Monday, January 23, 2006

Things to remember about raising boys

Readers who remember the habañero incident will have some idea of what my Lovely and Brilliant Wife and I have to look forward to. She comes from an all-female family (one of five daughters, and her mother was one of five daughters as well), and the only boy she's raised so far was an unusually well-behaved kid. So she's not prepared. I, on the other hand, proved several of Miss Cellania's points below. (I can personally attest to numbers 2, 9, 12, 16, 19 and a variation on 23.)

Do not be alarmed. Be very, very frightened.

THINGS TO LEARN AND REMEMBER

1. A king size waterbed holds enough water to fill a 2000 sq.ft . house 4 inches deep.

2. If you spray hair spray on dust bunnies and run over them with roller blades, they can ignite.

3. A 3-year old Boy's voice is louder than 200 adults in a crowded restaurant.

4. If you hook a dog leash over a ceiling fan, the motor is not strong enough to rotate a 42 pound boy wearing Batman underwear and a Superman cape. It is strong enough, however, if tied to a paint can, to spread paint on all four walls of a 20x20 room.

5. You should not throw baseballs up when the ceiling fan is on.

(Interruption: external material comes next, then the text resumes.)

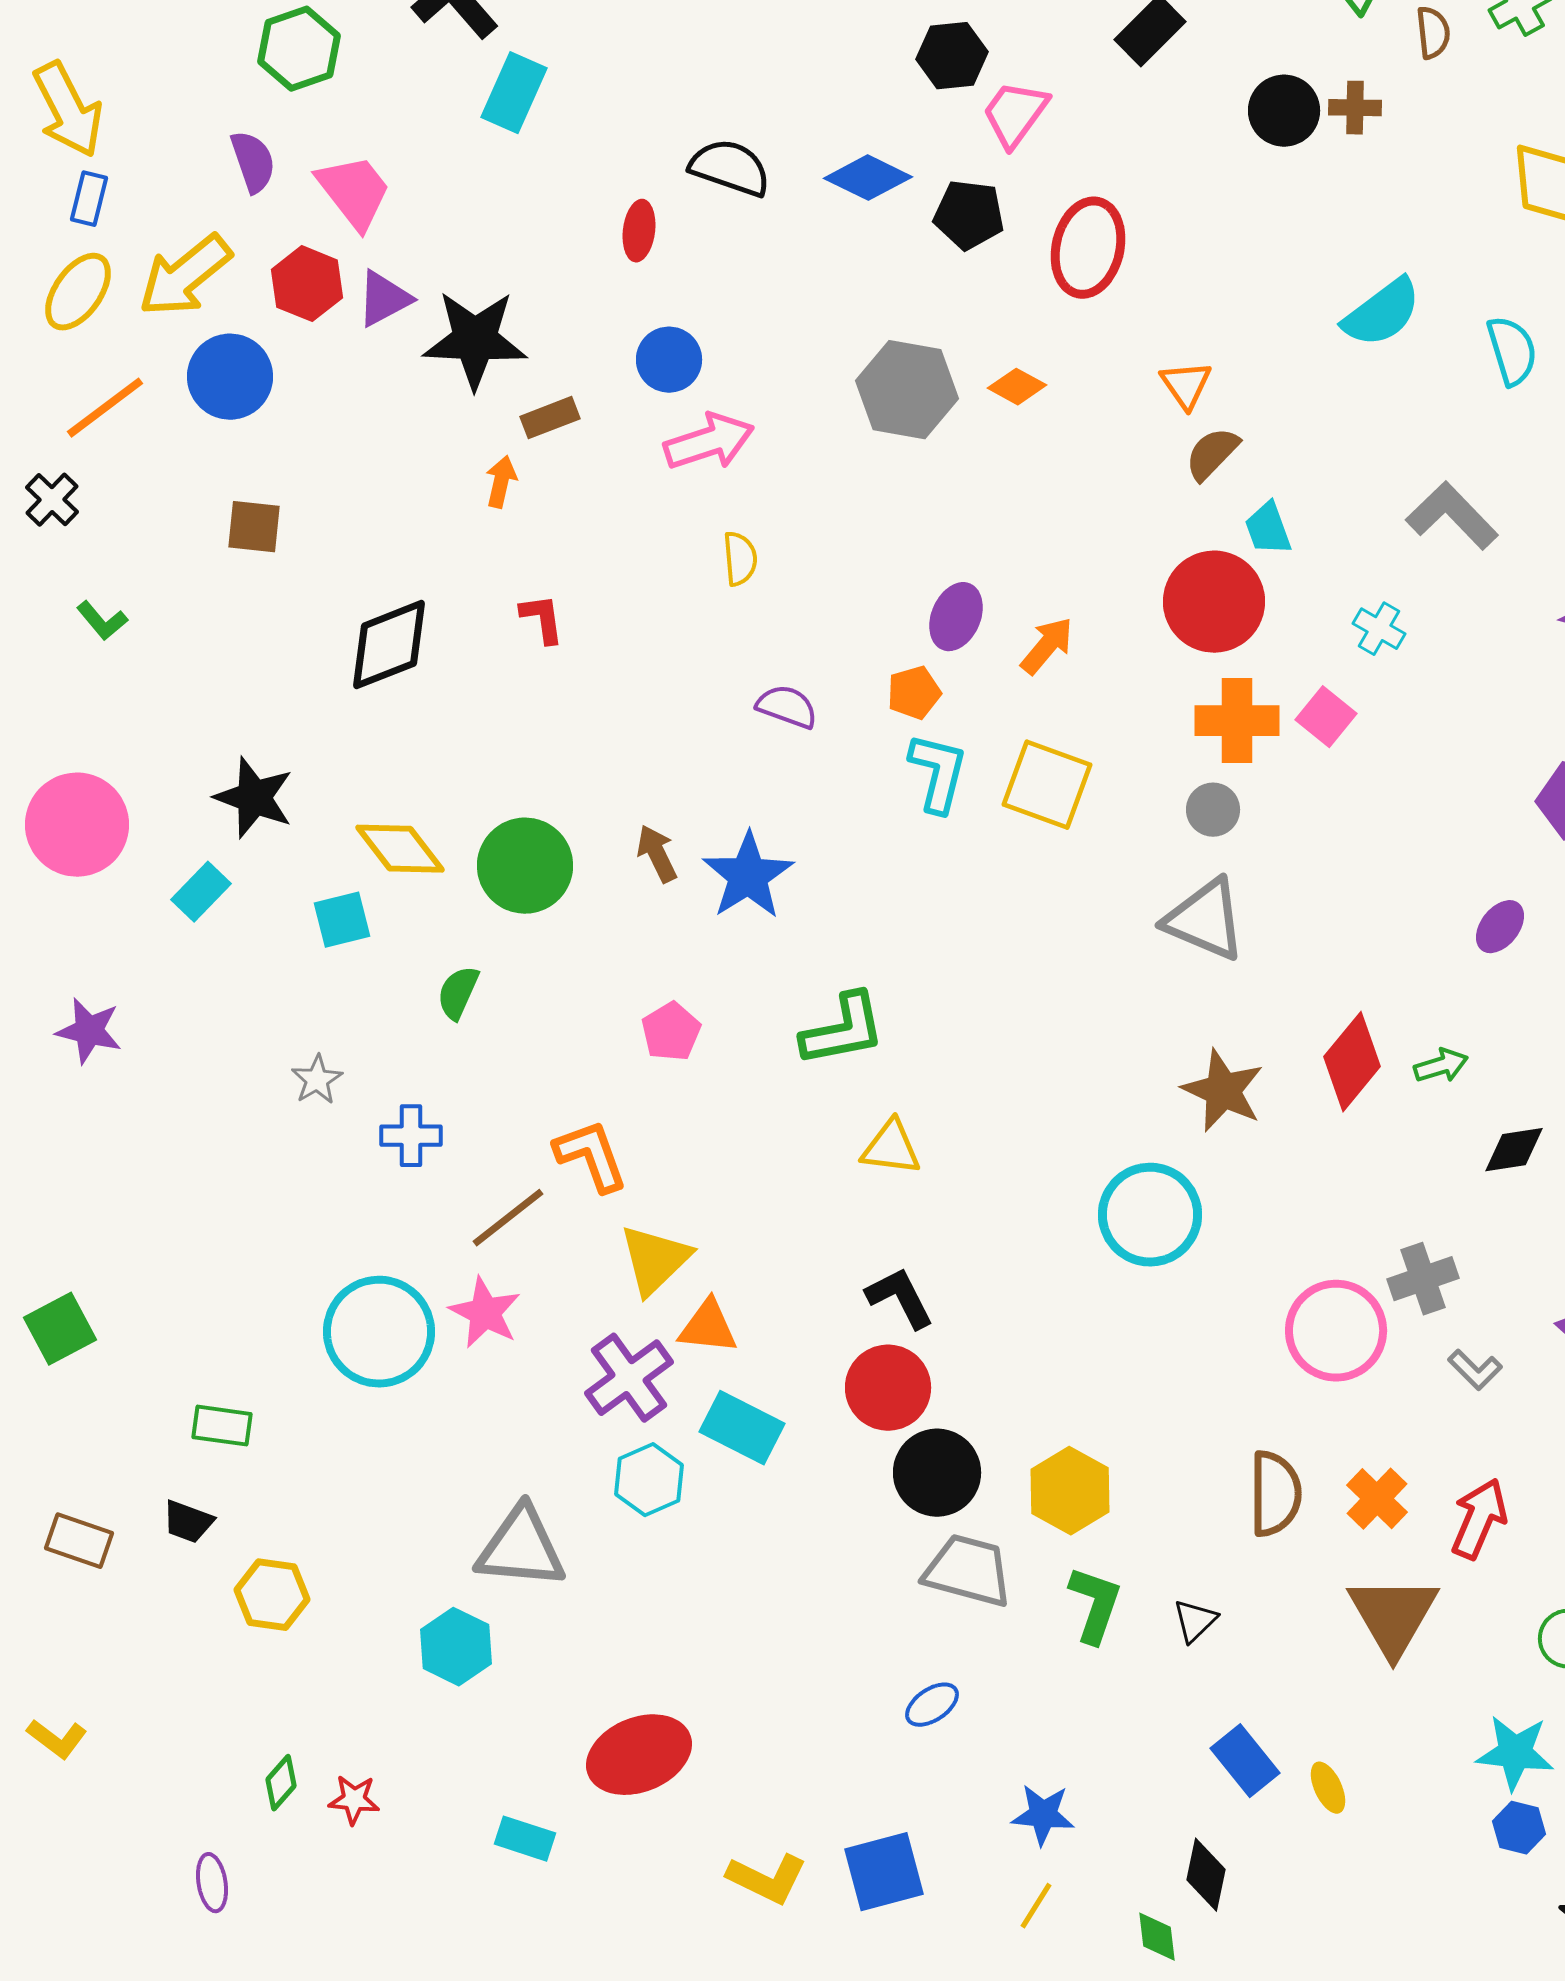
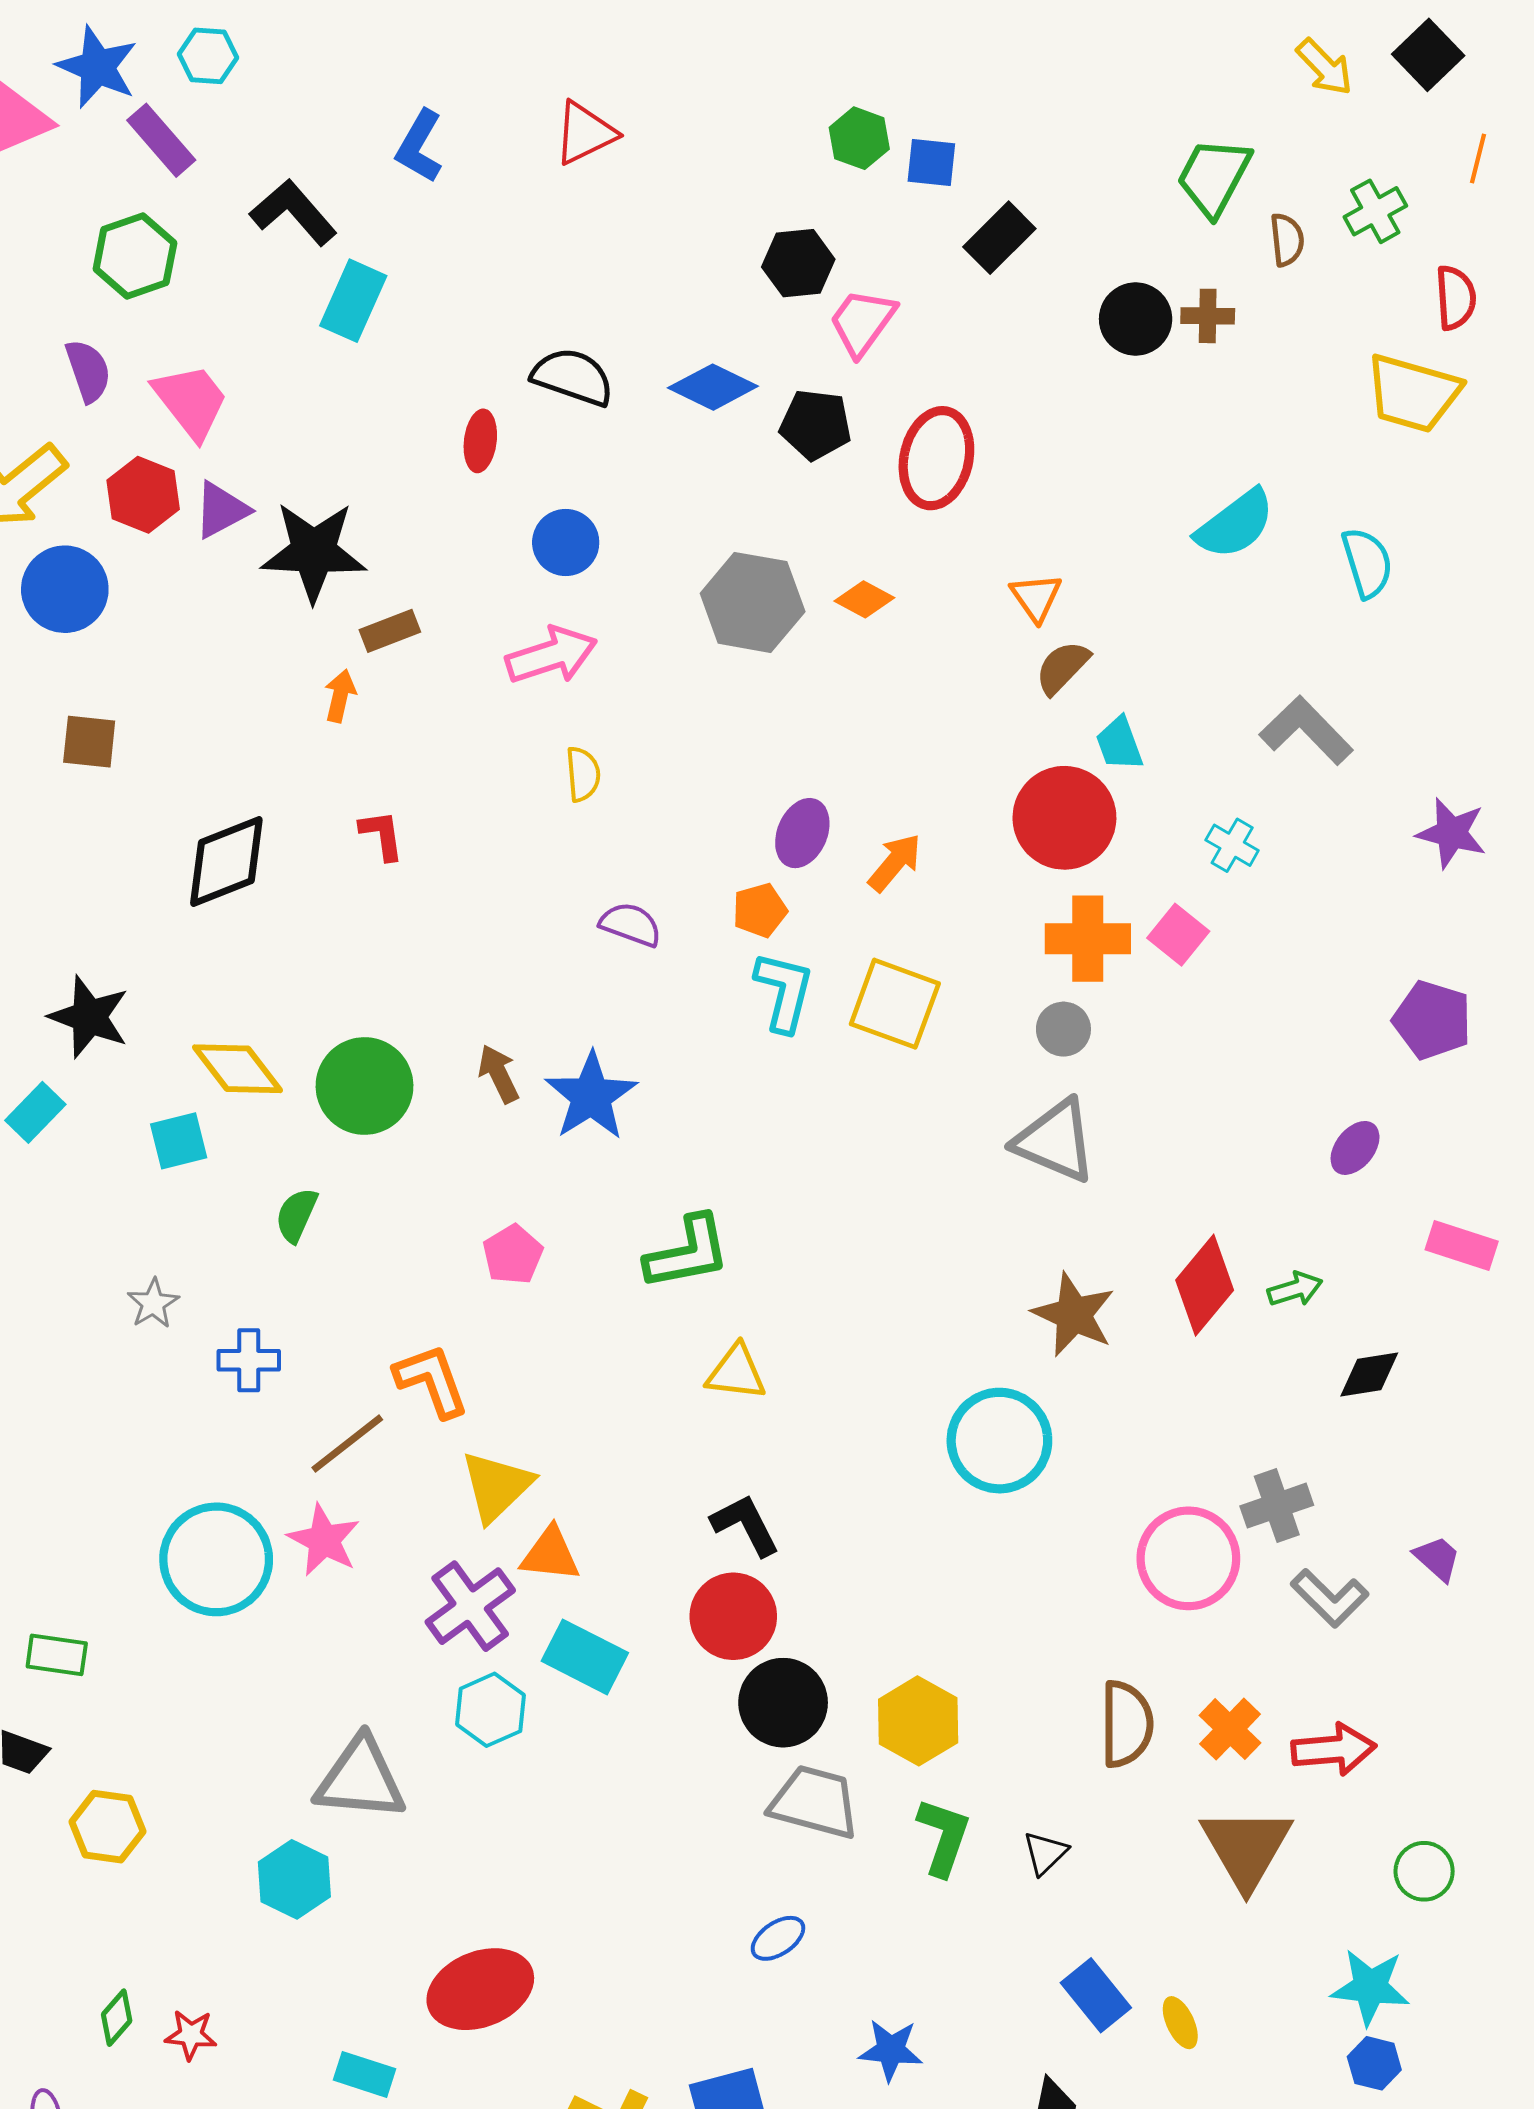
blue circle: (669, 360) -> (566, 542), moved
gray L-shape: (1475, 1370) -> (1330, 1598), size x1.4
red arrow: (1479, 1519) -> (1334, 1749), turned 62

When using a ceiling fan as a bat, you have to throw the ball up a few a times before you get a hit. A ceiling fan can hit a baseball a long way.

6. The glass in windows (even double-pane) doesn't stop a baseball hit by a ceiling fan.

7. When you hear the toilet flush and the words "uh oh", it's already too late.

8. Brake fluid mixed with Clorox makes smoke, and lots of it.

9. A six-year old boy can start a fire with a flint rock even though a 36-year old man says they can only do it in the movies.

10. Certain Lego's will pass through the digestive tract of a 4-year old boy

11. Play dough and microwave should not be used in the same sentence.

12. Super glue is forever.

13. No matter how much Jelly you put in a swimming pool you still can't walk on water.

14. Pool filters do not like Jelly.

15. VCR's do not eject sandwiches.

16. Garbage bags do not make good parachutes.

17. Marbles in petrol tanks make lots of noise when driving.

18. You probably DO NOT want to know what that odour is.

19. Always look in the oven before you turn it on; plastic toys do not like ovens.

20. The fire department has a 5-minute response time.

21. The spin cycle on the washing machine does not make earthworms dizzy.

22. It will, however, make cats dizzy.

23. Cats throw up twice their body weight when dizzy.

24. Raw eggs and semi digested cheese stick to walls and ceilings very well.

25. 80% of men who read this will try mixing the Clorox and brake fluid.

Anybody got any more lessons learned from raising boys?